5. Closing credits needle drops: "Both Sides Now" in Hereditary and "Skyline Pigeon" in The Favourite
Dare I say "Both Sides Now" gives ahem both sides now: Hereditary's exhausted emotionality and Ari Aster's grim wit in delivering it. "Skyline Pigeon" is also a darkly hilarious nod to The Favourite's habitual pigeon shooting, while its lyrics spell out the devastating themes at its core. Both sharply funny needle drops and thematically honest.

4. "At Last" in Let the Sunshine In
A classic song that's been overused in cinema to diminishing returns feels like a wallop here, providing a deception to us and Juliette Binoche's lovelorn protagonist that things might just be looking up. Binoche cry-swaying to Etta James is simply why we go to the cinema, anyway.

3. Mamma Mia: Here We Go Again's entire third act
You could call including a whole 30 minutes of a film here as a cheat, but how do you separate the cumulative impact here? We've praised Mamma Mia as a silly salve, and while this is still that, its escapism becomes something that heals not just through mere distraction. Though the mirroring of Donna and Sophie's stories in "I Have Been Waiting For You" to the catharsis of Cher's "Fernando" to that joygasm of a "Super Trouper" finale, it stealthily allows us to cope with the kind of grief that we thought we were avoiding.

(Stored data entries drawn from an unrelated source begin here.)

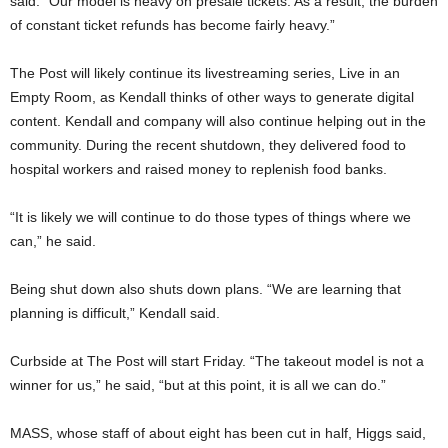
said. “Our model is heavy on presale tickets. As a result, the burden
of constant ticket refunds has become fairly heavy.”
The Post will likely continue its livestreaming series, Live in an
Empty Room, as Kendall thinks of other ways to generate digital
content. Kendall and company will also continue helping out in the
community. During the recent shutdown, they delivered food to
hospital workers and raised money to replenish food banks.
“It is likely we will continue to do those types of things where we
can,” he said.
Being shut down also shuts down plans. “We are learning that
planning is difficult,” Kendall said.
Curbside at The Post will start Friday. “The takeout model is not a
winner for us,” he said, “but at this point, it is all we can do.”
MASS, whose staff of about eight has been cut in half, Higgs said,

2. "Shallow" / "Always Remember Us This Way" in A Star is Born
"Shallow" is the cultural landmark, the meme, the emotional epicenter of the film. "Always..." however carries the same amount of narrative weight, even if more quietly. The former is the birth of the title, making good on the legendary title and then some. The latter is the moment before the diagnosis, the beginnning of the end - it will never be this good again.

1. "Générique" in Burning
The shot of the year, but one that works in tandem between director, cinematographer, actor, and the music before them. For a second you may just forget the music is there because of how singular of a creation director Lee Chang-dong has made here, a poetic cry from the soul that encompasses economic inequity, toxic masculinity, and the political void all in one wail. And Miles Davis is just the artist to use to dive into such expansive depths.